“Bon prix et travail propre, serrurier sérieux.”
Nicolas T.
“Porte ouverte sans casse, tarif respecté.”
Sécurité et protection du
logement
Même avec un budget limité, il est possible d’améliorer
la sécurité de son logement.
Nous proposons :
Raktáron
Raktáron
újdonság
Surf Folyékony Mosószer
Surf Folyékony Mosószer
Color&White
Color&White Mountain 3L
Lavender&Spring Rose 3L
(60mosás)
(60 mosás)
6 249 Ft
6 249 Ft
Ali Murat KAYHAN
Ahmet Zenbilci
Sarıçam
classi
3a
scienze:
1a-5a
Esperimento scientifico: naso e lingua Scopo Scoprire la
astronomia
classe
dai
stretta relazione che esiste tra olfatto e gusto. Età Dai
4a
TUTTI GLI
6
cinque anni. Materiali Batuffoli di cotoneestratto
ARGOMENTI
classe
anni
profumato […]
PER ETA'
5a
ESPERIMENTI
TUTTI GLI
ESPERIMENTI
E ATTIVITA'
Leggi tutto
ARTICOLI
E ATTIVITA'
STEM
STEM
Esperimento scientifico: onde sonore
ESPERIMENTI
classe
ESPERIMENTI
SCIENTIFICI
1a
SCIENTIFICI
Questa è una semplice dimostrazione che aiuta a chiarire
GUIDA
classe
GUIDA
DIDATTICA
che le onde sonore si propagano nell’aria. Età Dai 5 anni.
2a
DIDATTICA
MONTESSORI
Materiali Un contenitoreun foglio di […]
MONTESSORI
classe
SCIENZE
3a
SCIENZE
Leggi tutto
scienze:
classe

* [WORK REQUIRED]: The lines in the listing that include the word "Esperimento" are to be counted; give only that number.

* [RESPONSE BOX]: 2